We can see the bandwidth requirements over three different applications and how immediate mode rendering competes with binning (tiling).  The bandwidth requirements in each case is significantly lower for binning.

    Intel is also taking a route pioneered by Videologic and GigaPixel.  Larrabee is not an immediate mode renderer, rather it uses a tiling format.  Intel has added a few more wrinkles to the old tiling idea, and they are calling it “binned rendering”.  From what I gather, it essentially takes processed primitive and vertex data and puts it in bins, and then processes these bins in parallel to render multiple tiles.  As compared to immediate mode rendering which will follow a single pixel throughout the entire pipeline to be stored in the frame buffer.  This type of binning appears to be very cost effective in terms of bandwidth, and something a lot of 3D architects have attempted to do well in the past but have always been a few steps short in competing with other immediate mode rendering architectures.

    Intel is also breaking up these operations into threads, and further breaking up threads into “strands” and then “fibers”.  So a thread is sent to a core, which is then broken up into 16 or so strands (each vector unit can handle 16 ops or “strands” in this case).  Each core can handle up to 4 threads at a time, and the 16 strands can be further broken up into 8 fibers.  The threads are hardware managed, but the strands and fibers have to be software managed.  This is going to be an interesting feat to efficiently handle all of the strands.  Unfortunately Intel did not give us a very granular view of how these threads/strands/fibers are actually processed, and what kind of operations each is able to do.
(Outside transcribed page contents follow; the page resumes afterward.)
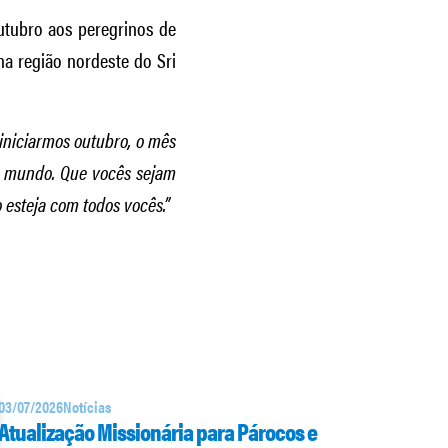
outubro aos peregrinos de
 na região nordeste do Sri
 iniciarmos outubro, o mês
so mundo. Que vocês sejam
o esteja com todos vocês.”
03/07/2026
Notícias
Atualização Missionária para Párocos e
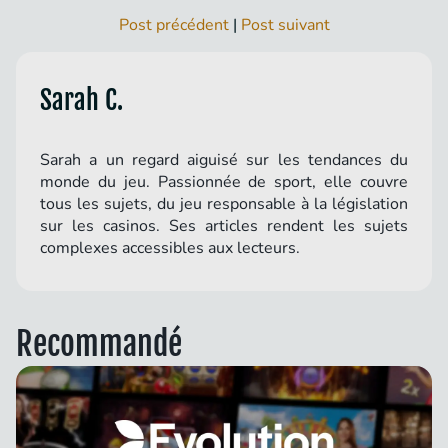
Post précédent
|
Post suivant
Sarah C.
Sarah a un regard aiguisé sur les tendances du
monde du jeu. Passionnée de sport, elle couvre
tous les sujets, du jeu responsable à la législation
sur les casinos. Ses articles rendent les sujets
complexes accessibles aux lecteurs.
Recommandé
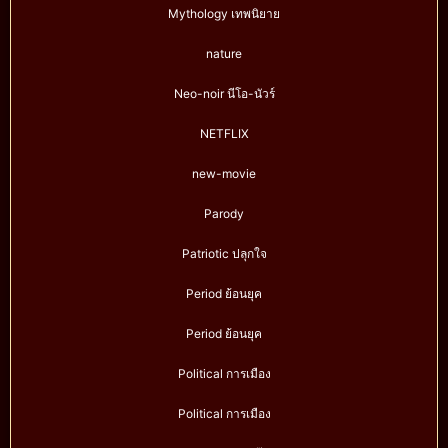
Mythology เทพนิยาย
nature
Neo-noir นีโอ-นัวร์
NETFLIX
new-movie
Parody
Patriotic ปลุกใจ
Period ย้อนยุค
Period ย้อนยุค
Political การเมือง
Political การเมือง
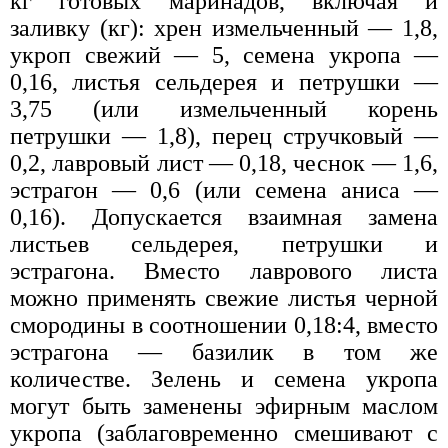
кг готовых маринадов, включая и
заливку (кг): хрен измельченный — 1,8,
укроп свежий — 5, семена укропа —
0,16, листья сельдерея и петрушки —
3,75 (или измельченный корень
петрушки — 1,8), перец стручковый —
0,2, лавровый лист — 0,18, чеснок — 1,6,
эстрагон — 0,6 (или семена аниса —
0,16). Допускается взаимная замена
листьев сельдерея, петрушки и
эстрагона. Вместо лаврового листа
можно применять свежие листья черной
смородины в соотношении 0,18:4, вместо
эстрагона — базилик в том же
количестве. Зелень и семена укропа
могут быть заменены эфирным маслом
укропа (заблаговременно смешивают с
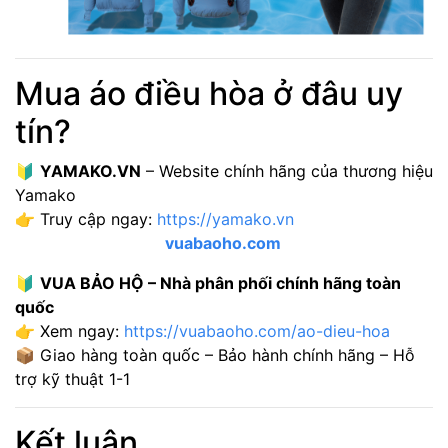
Mua áo điều hòa ở đâu uy
tín?
🔰
YAMAKO.VN
– Website chính hãng của thương hiệu
Yamako
👉 Truy cập ngay:
https://yamako.vn
vuabaoho.com
🔰
VUA BẢO HỘ – Nhà phân phối chính hãng toàn
quốc
👉 Xem ngay:
https://vuabaoho.com/ao-dieu-hoa
📦 Giao hàng toàn quốc – Bảo hành chính hãng – Hỗ
trợ kỹ thuật 1-1
Kết luận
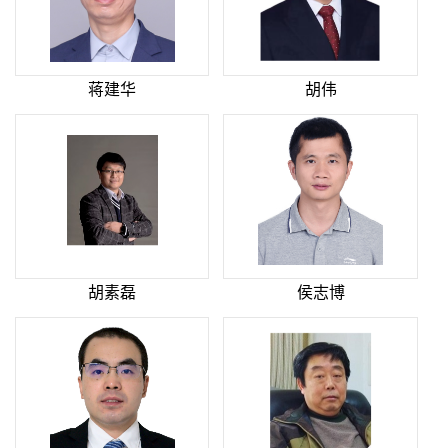
蒋建华
胡伟
胡素磊
侯志博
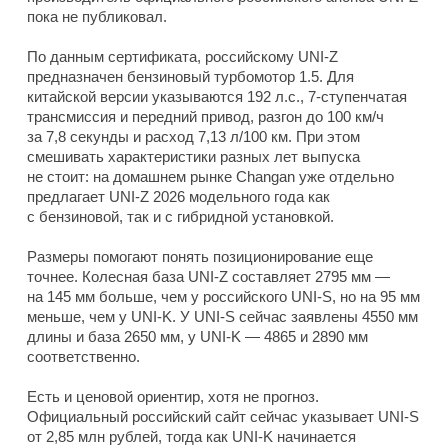
пока не публиковал.
По данным сертификата, российскому UNI-Z
предназначен бензиновый турбомотор 1.5. Для
китайской версии указываются 192 л.с., 7-ступенчатая
трансмиссия и передний привод, разгон до 100 км/ч
за 7,8 секунды и расход 7,13 л/100 км. При этом
смешивать характеристики разных лет выпуска
не стоит: на домашнем рынке Changan уже отдельно
предлагает UNI-Z 2026 модельного года как
с бензиновой, так и с гибридной установкой.
Размеры помогают понять позиционирование еще
точнее. Колесная база UNI-Z составляет 2795 мм —
на 145 мм больше, чем у российского UNI-S, но на 95 мм
меньше, чем у UNI-K. У UNI-S сейчас заявлены 4550 мм
длины и база 2650 мм, у UNI-K — 4865 и 2890 мм
соответственно.
Есть и ценовой ориентир, хотя не прогноз.
Официальный российский сайт сейчас указывает UNI-S
от 2,85 млн рублей, тогда как UNI-K начинается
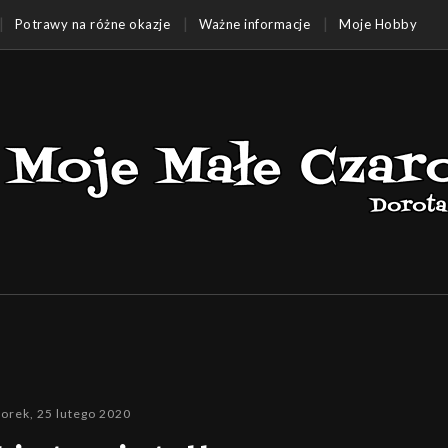
Potrawy na różne okazje
Ważne informacje
Moje Hobby
orek, 25 lutego 2020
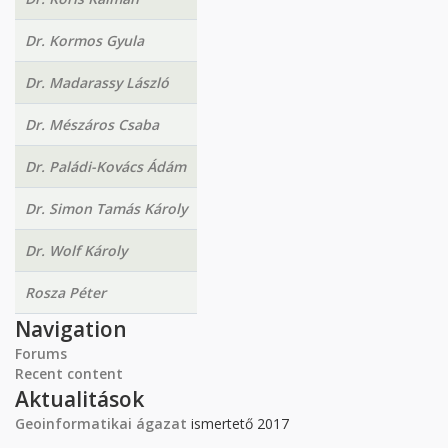
Dr. Kormos Gyula
Dr. Madarassy László
Dr. Mészáros Csaba
Dr. Paládi-Kovács Ádám
Dr. Simon Tamás Károly
Dr. Wolf Károly
Rosza Péter
Navigation
Forums
Recent content
Aktualitások
Geoinformatikai ágazat
ismertető 2017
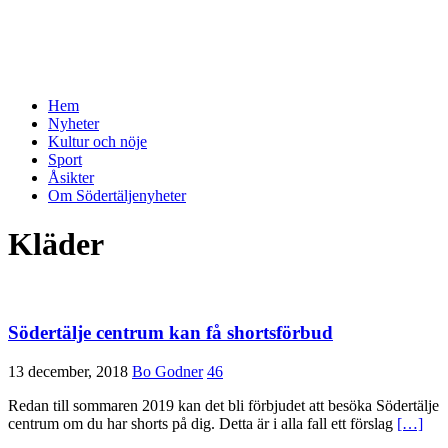
Hem
Nyheter
Kultur och nöje
Sport
Åsikter
Om Södertäljenyheter
Kläder
Södertälje centrum kan få shortsförbud
13 december, 2018
Bo Godner
46
Redan till sommaren 2019 kan det bli förbjudet att besöka Södertälje
centrum om du har shorts på dig. Detta är i alla fall ett förslag
[…]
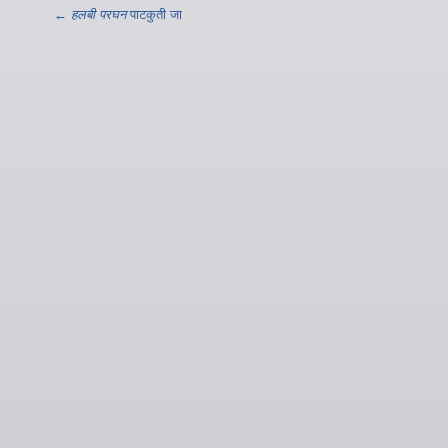
←
हलबी परघन
पाटकुती जा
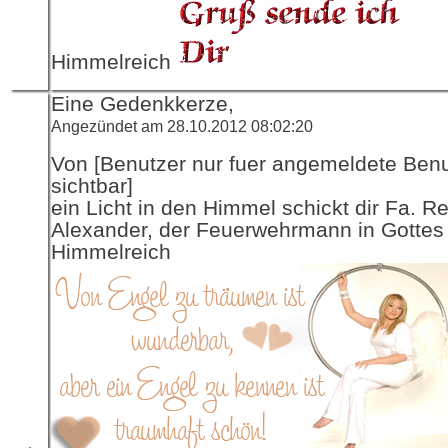
Himmelreich
Eine Gedenkkerze,
Angezündet am 28.10.2012 08:02:20
Von [Benutzer nur fuer angemeldete Ben
sichtbar]
ein Licht in den Himmel schickt dir Fa. R
Alexander, der Feuerwehrmann in Gottes
Himmelreich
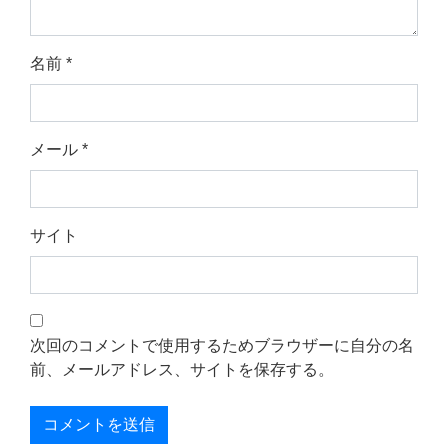
名前
*
メール
*
サイト
次回のコメントで使用するためブラウザーに自分の名
前、メールアドレス、サイトを保存する。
Instead of processing one pixel at a time, Intel's architecture bins the pixel data and then renders them out in tiles.  This saves on bandwidth and potentially provides greater efficiency when using Intel's architecture.
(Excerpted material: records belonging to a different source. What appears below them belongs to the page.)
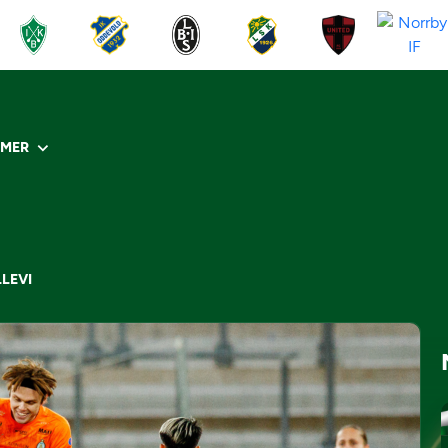
R
MER
LLEVI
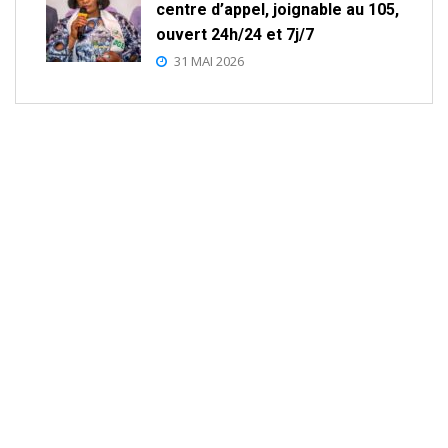
centre d’appel, joignable au 105,
ouvert 24h/24 et 7j/7
31 MAI 2026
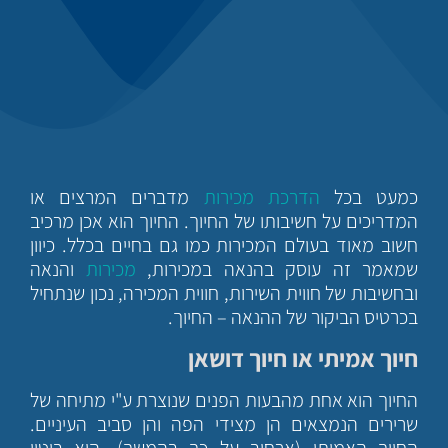
כמעט בכל
הדרכת מכירות
מדברים המרצים או
המדריכים על חשיבותו של החיוך. החיוך הוא אכן מרכיב
חשוב מאוד בעולם המכירות כמו גם בחיים בכלל. כיוון
שמאמר זה עוסק בהנאה במכירות,
מכירות
והנאה
ובחשיבות של חווית השירות, חווית המכירה, נכון שנתחיל
בכרטיס הביקור של ההנאה – החיוך.
חיוך אמיתי או חיוך דושאן
החיוך הוא אחת מהבעות הפנים שנוצרת ע"י מתיחה של
שרירים הנמצאים הן מצידי הפה והן סביב העיניים.
החיוך האמיתי (ארחיב על כך בהמשך). הוא ביטוי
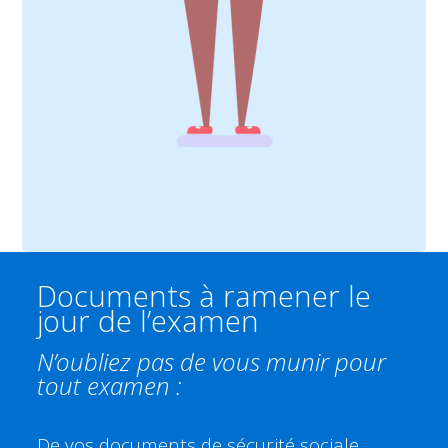
Documents à ramener le
jour de l’examen
N’oubliez pas de vous munir pour
tout examen :
De vos documents de sécurité sociale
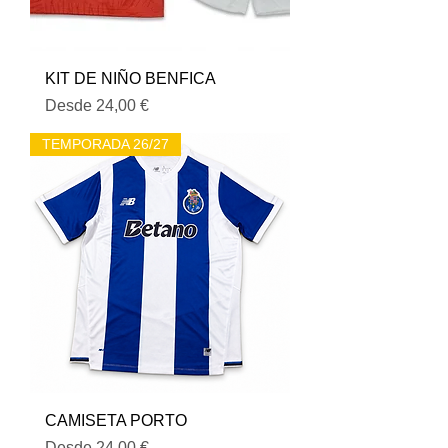
KIT DE NIÑO BENFICA
Precio de oferta
Desde
24,00 €
TEMPORADA 26/27
CAMISETA PORTO
Precio de oferta
Desde
24,00 €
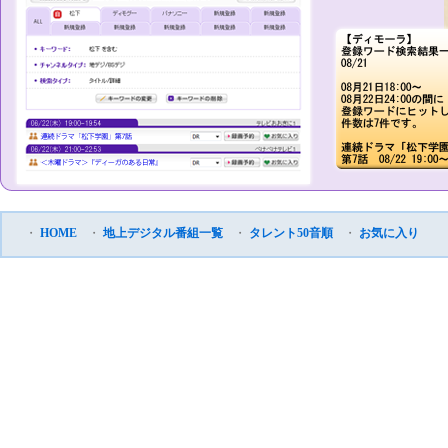
・
HOME
・
地上デジタル番組一覧
・
タレント50音順
・
お気に入り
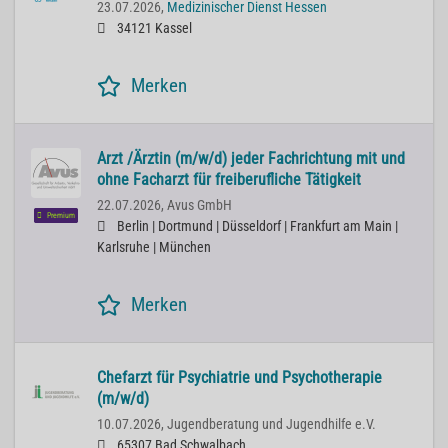
23.07.2026,
Medizinischer Dienst Hessen
34121 Kassel
Merken
Arzt /Ärztin (m/w/d) jeder Fachrichtung mit und
ohne Facharzt für freiberufliche Tätigkeit
22.07.2026,
Avus GmbH
Premium
Berlin | Dortmund | Düsseldorf | Frankfurt am Main |
Karlsruhe | München
Merken
Chefarzt für Psychiatrie und Psychotherapie
(m/w/d)
10.07.2026,
Jugendberatung und Jugendhilfe e.V.
65307 Bad Schwalbach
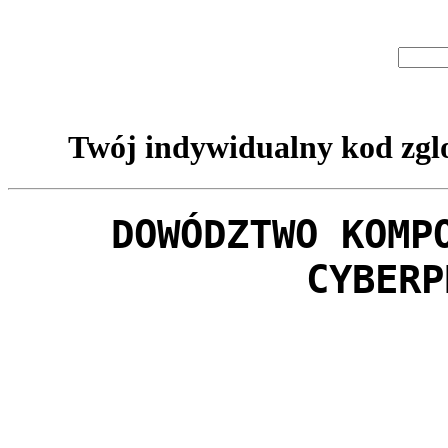
Twój indywidualny kod zglo
DOWÓDZTWO KOMP
CYBERP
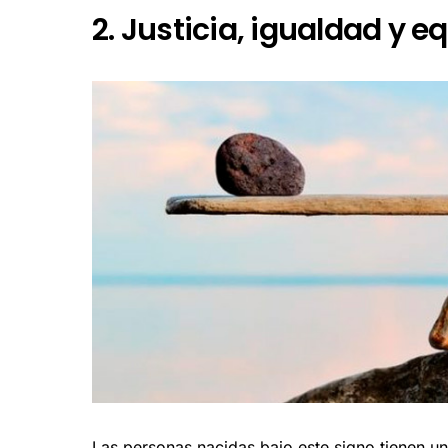
2. Justicia, igualdad y eq
Las personas nacidas bajo este signo tienen u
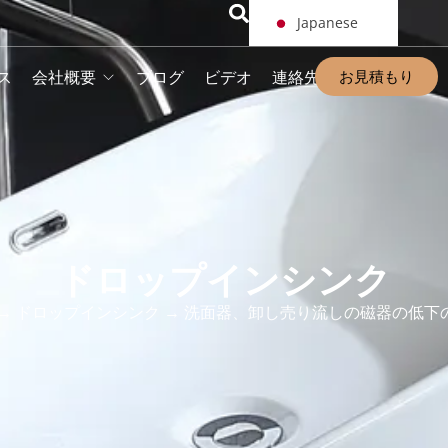
Japanese
お見積もり
ス
会社概要
ブログ
ビデオ
連絡先
ドロップインシンク
→
ドロップインシンク
→ 洗面器、卸し売り流しの磁器の低下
    The one overwhelming theme that Intel presented us with was scalable performance using more and more cores.  Theoretically Intel is showing us that it can simply throw more cores at the problem, and with this architecture it will continue to scale without hitting any point of diminishing returns.  So while NVIDIA and AMD have thrown more stream processors at the problem with their latest GTX 200 series and Radeon 4800 parts, their return on performance is not scaling as well as many would have imagined.  The Radeon 3800 series had 320 stream processors, but the Radeon 4800 series with 800 SPs does not give 2.5X the performance of the older architecture.

Odds and Ends

    Intel also showed a few extra examples of what their programmable architecture can do, and they primarily deal with rendering “corner cases” where traditional renders may sometimes fall down.  The examples they give have to deal with sorting, z-cull, and their “irregular Z-buffer”.

Once the bins are ready, we can see how the tiles are processed.  Tile data is then stored in L2 cache, which then can be accessed for further operations on that data or for rendering.
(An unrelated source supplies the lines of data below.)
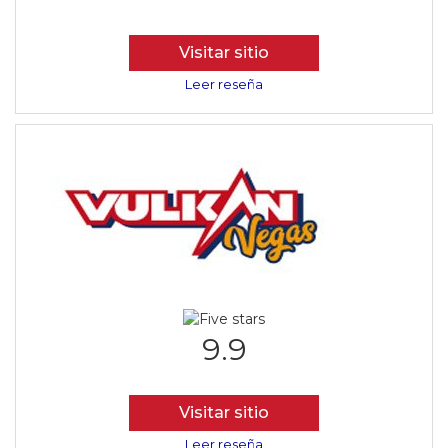
Visitar sitio
Leer reseña
9.9
Visitar sitio
Leer reseña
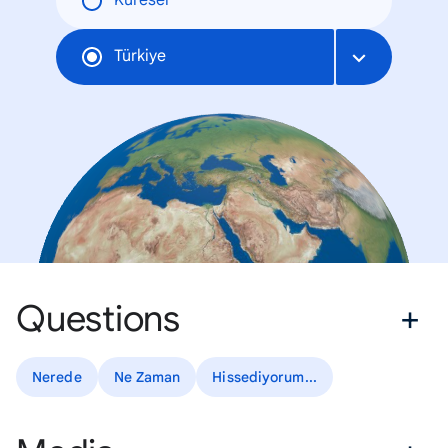
Küresel
Türkiye
Questions
Nerede
Ne Zaman
Hissediyorum...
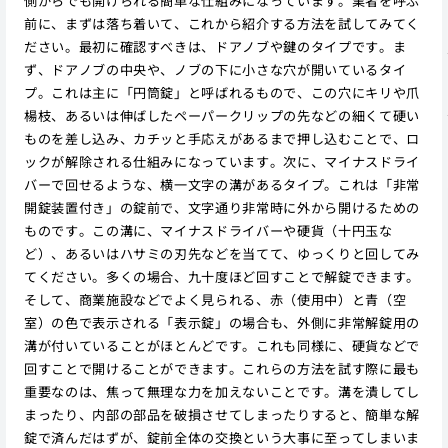
側からでも開けられる簡単な仕組みになっています。業者を呼ぶ
前に、まずは落ち着いて、これから紹介する方法を試してみてく
ださい。最初に確認すべきは、ドアノブや鍵のタイプです。ま
ず、ドアノブの中央や、ノブの下に小さな穴が開いているタイ
プ。これは主に「円筒錠」と呼ばれるもので、この穴にキリや爪
楊枝、あるいは伸ばしたペーパークリップの先などの細くて硬い
ものを差し込み、カチッと手応えがあるまで押し込むことで、ロ
ックが解除される仕組みになっています。次に、マイナスドライ
バーで回せるような、横一文字の溝があるタイプ。これは「非常
開錠装置付き」の錠前で、文字通り非常時に外から開けるための
ものです。この溝に、マイナスドライバーや硬貨（十円玉な
ど）、あるいはハサミの刃先などを当てて、ゆっくりと回してみ
てください。多くの場合、九十度ほど回すことで解錠できます。
そして、商業施設などでよく見られる、赤（使用中）と青（空
室）の色で表示される「表示錠」の場合も、外側に非常解錠用の
溝が付いていることがほとんどです。これも同様に、硬貨などで
回すことで開けることができます。これらの方法を試す際に最も
重要なのは、焦って無理な力を加えないことです。溝を潰してし
まったり、内部の部品を破損させてしまったりすると、簡単な解
錠で済んだはずが、錠前全体の交換という大事に至ってしまいま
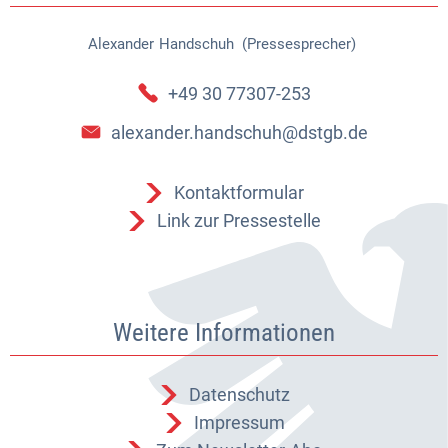
Alexander
Handschuh (Pressesprecher)
Alexander Handschuh (Pressespr
+49 30 77307-253
alexander.handschuh@dstgb.de
Kontaktformular
Link zur Pressestelle
Weitere Informationen
Datenschutz
Impressum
    The sorting portion supposedly resolves some of the issues with transparency and pixel sorting.  When a scene is rendered, it is either rendered from back to front or front to back.  In back to front the back pixels are rendered first, while the front pixels are rendered last.  This creates a very large amount of overdraw, and a big performance drop, but it is very accurate in rendering scenes with some type of transparency or fog included.  Front to back rendering is much more efficient as pixels which are occluded are never rendered (something else a tiling architecture is good at).  However, some of the effects that involve transparency or opacity can be incorrect in their final representation.  With Intel’s highly programmable architecture, a very efficient z-cull mechanism can be programmed in to accurately render these problematic scenes.  Again, Intel did not go into great detail about any of the features of the architecture, so we do not know how effective it will be, or if the functionality is even going to be exposed by developers in the future.

    The irregular Z-buffer is aimed at making shadowing much more realistic by eliminating some of the annoying quirks that standard stencil buffer shadows bring to a scene.  Most shadows are sampled at a much lower resolution than the scene, so the shadows (if not softened by pixel shading routines) will appear very jagged and often incorrect when dealing with more complex geometry.  Another problem, and one that users can notice when running games like Bioshock, is that the use of shadows on parts of the body which are touching other surfaces (for example feet touching the ground) are incorrect and give the user the impression that the character is actually floating off the ground or not actually touching anything.